Lighting control is often one of the first applications for home automation, typically starting with simple remote controls and timers and motivated by reasons of convenience or security. These applications often snowball with the ability to control multiple lights from a single location, adding dimming and mood controls, even embracing the capability for scene programming. Energy consumption is not always considered initially, but home automation pioneers and enthusiasts soon realize that their expenditure on controls can potentially be recouped through energy savings, particularly coupled with the adoption of low-energy light sources such as LED lamps. In addition, the ability to readily monitor energy usage in the home adds a reward factor to the satisfaction of implementing home automation, as does the possibility for networked control of lighting with remote access.

For the consumer there is a multiplicity of products to enable home automation along with support and encouragement from all sides. Utility companies are being pressured by governments to help their consumers save energy, and as a consequence many have provided home energy monitors, often free of charge. Other service companies are getting in on the act. US cable TV provider Comcast just announced its Xfinity® Home product for its customers who want smart home solutions, including innovative energy management features such as the ability to schedule or remotely access lighting and other controls. All of this is creating opportunities for the development of the various electronic gadgetry that consumers are being encouraged to buy. This article will examine component solutions that build on the capabilities of devices such as power line modems, wireless transceivers and the ubiquitous microcontroller, together with lighting controllers, proximity, and ambient light sensors.

Figure 1: Smart Homes can utilize a variety of communication networking technologies to control domestic lighting automatically or on demand both from within the home and over the Internet.

Wired or wireless?

Understanding where we are coming from is as important as knowing where we want to go. The goal may be to control home lighting from the comfort of an armchair, but deciding how to communicate those commands to the actual light bulbs is a key first step in defining the system requirements before we can start implementing the design. The same considerations apply if we want to automate lighting control with timers and sensors, or if we wish to have remote access to these controls from outside the home, such as over the Internet.

The vast majority of domestic lighting installations are powered by AC line voltage with permanently wired ceiling- or wall-mounted light fixtures (luminaires) mostly operated by in-wall light switches, but with ceiling-mount pull-cord switches used in certain locations or where mandated for safety reasons, for example, in bathrooms. Some supplementary lighting may be connected to wall outlets and individually switched at the lamp itself, including desk and table lamps, and also uplighters and other forms of mood lighting. Low-voltage halogen bulbs, which have become popular in recessed down-lighting fixtures (of the type commonly found in kitchens, bathrooms, and hallways) and for concealed worktop and floor-level lighting in kitchens, can also be considered as AC-line powered for the purposes of this discussion, because they are usually supplied from step-down transformers (either built into the unit or located within the ceiling void adjacent to the lamp). LED lamps, which are rapidly replacing halogen and other types of lamps for reasons of energy efficiency, can also be treated as line powered.

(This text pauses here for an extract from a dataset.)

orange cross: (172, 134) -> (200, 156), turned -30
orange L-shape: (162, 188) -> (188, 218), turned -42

The upshot of this review is realizing that all these lights are connected by the household’s electrical wiring, which gives rise to the possibility of using power-line communication technology as a means of control. Incorporating a power line modem in every light fitting, or at the existing switch location for a number of lights on a common circuit, therefore allows a controller device, similarly connected to the household supply, to manage their operation. This controller may provide a full programming interface with an appropriate user interface such as a touchscreen display, or it may be more of a gateway device, providing connectivity either to a dedicated remote control unit or perhaps to a computer or smartphone running a user interface application.

Figure 2: NXP makes evaluating power-line modem technology very straightforward with its OM13313 kit that includes two TDA5051A demonstration boards with AC power cords attached.

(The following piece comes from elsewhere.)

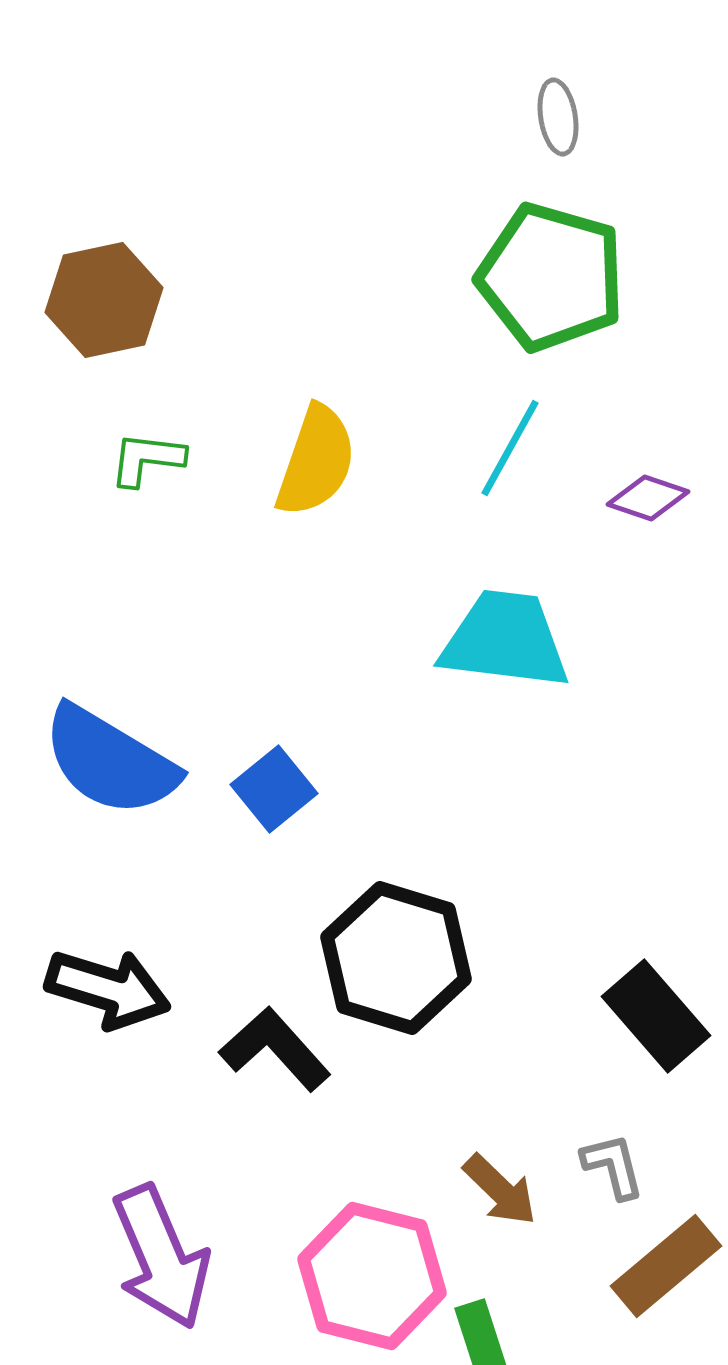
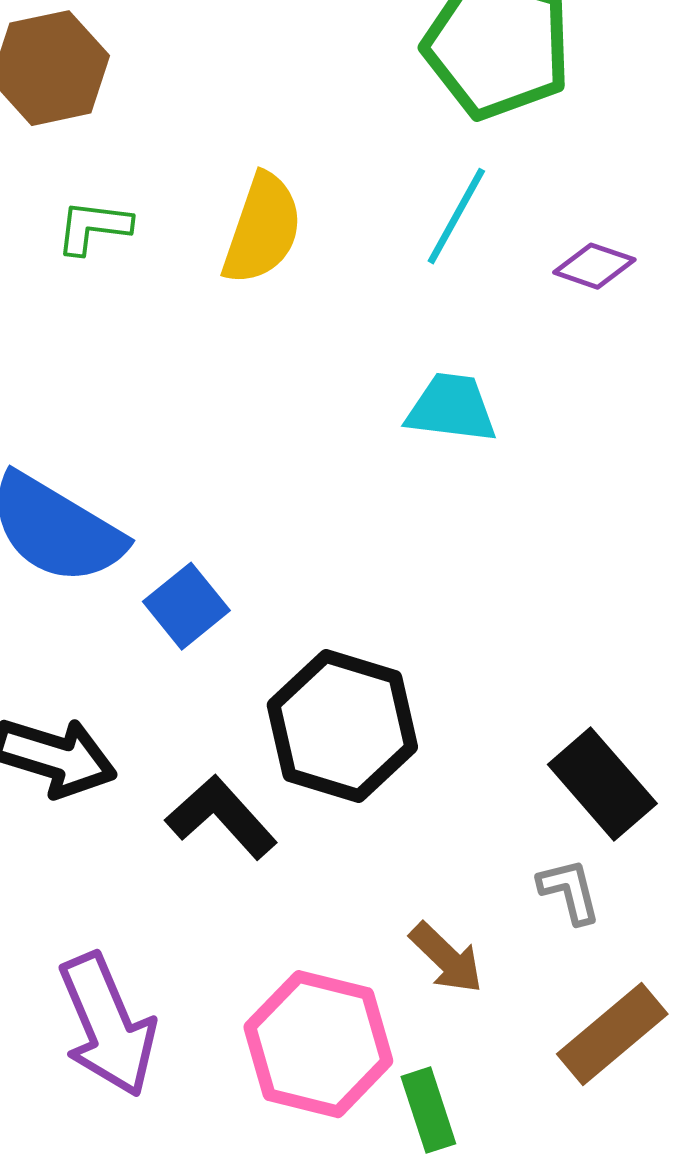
cyan trapezoid: (505, 640) -> (451, 408), size x0.7
blue square: (274, 789) -> (186, 606), moved
gray L-shape: (613, 1166) -> (569, 891), moved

Power line modems clearly allow us to take advantage of existing wiring within the home to control lighting and other devices. However, apart from pre-programmed functions like timed operation or response to sensor inputs, a fixed controller location is not going to provide the convenience users will expect unless they can override default settings and operate lights as required from anywhere within the home. Hence remote controls, in some form or another, have to be part of the total solution and these will need to be connected wirelessly. At their simplest, these may be akin to TV remotes and similar to earlier in-room remote lighting controls, using infrared signals between a handset and a fixed receiver that may be built into a replacement wall switch or plugged into a wall outlet. More robust alternative solutions might use RF technology such as ZigBee for a custom design, whereas Bluetooth and Wi-Fi are clearly compatible with more generic computing platforms.

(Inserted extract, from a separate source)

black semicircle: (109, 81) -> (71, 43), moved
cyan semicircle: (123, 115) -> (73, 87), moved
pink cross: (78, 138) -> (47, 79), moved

This raises the question of whether wireless communication is a better way to go, which requires a little more insight into the different technologies and protocols and their pros and cons compared both to one another and to a wired solution. Let us start by dismissing infrared as not really being suitable for anything other than the in-room remote control application described above. Infrared is limited by relatively short range and directional, line-of-sight operation. We have grown used to pointing remotes at our TVs from within a reasonable range, but a light bulb fitted with an IR receiver might be hidden by a lampshade or within a recessed fitting. Interestingly, cable TV companies are upgrading their set-top boxes to include ZigBee, primarily to replace IR remote controls simply because the set-top boxes no longer need to be out in the open and radio signals can penetrate furniture and cupboards.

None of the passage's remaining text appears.